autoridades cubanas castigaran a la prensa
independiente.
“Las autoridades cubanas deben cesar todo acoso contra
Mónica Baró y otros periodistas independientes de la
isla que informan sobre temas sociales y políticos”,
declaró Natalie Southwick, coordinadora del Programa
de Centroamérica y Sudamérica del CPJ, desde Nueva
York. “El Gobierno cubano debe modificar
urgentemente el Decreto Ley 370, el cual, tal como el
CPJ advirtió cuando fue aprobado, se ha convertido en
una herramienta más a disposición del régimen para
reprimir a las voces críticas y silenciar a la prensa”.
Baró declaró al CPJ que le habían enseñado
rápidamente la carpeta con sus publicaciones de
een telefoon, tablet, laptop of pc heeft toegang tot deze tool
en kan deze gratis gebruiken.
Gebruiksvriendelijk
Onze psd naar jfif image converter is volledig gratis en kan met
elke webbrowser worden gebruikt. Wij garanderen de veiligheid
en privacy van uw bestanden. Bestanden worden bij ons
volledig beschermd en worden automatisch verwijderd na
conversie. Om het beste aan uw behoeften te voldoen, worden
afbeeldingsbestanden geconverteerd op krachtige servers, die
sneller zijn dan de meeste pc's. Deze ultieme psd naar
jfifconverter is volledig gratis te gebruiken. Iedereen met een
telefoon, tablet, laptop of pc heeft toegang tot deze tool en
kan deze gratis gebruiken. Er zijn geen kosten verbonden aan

TASK STATEMENT ▸ Repeat exactly, and only, the lines from the one containing "en kan deze gratis gebruiken." through the last line above.

EXPECTED ANSWER ▸
en kan deze gratis gebruiken.
Gebruiksvriendelijk
Onze psd naar jfif image converter is volledig gratis en kan met
elke webbrowser worden gebruikt. Wij garanderen de veiligheid
en privacy van uw bestanden. Bestanden worden bij ons
volledig beschermd en worden automatisch verwijderd na
conversie. Om het beste aan uw behoeften te voldoen, worden
afbeeldingsbestanden geconverteerd op krachtige servers, die
sneller zijn dan de meeste pc's. Deze ultieme psd naar
jfifconverter is volledig gratis te gebruiken. Iedereen met een
telefoon, tablet, laptop of pc heeft toegang tot deze tool en
kan deze gratis gebruiken. Er zijn geen kosten verbonden aan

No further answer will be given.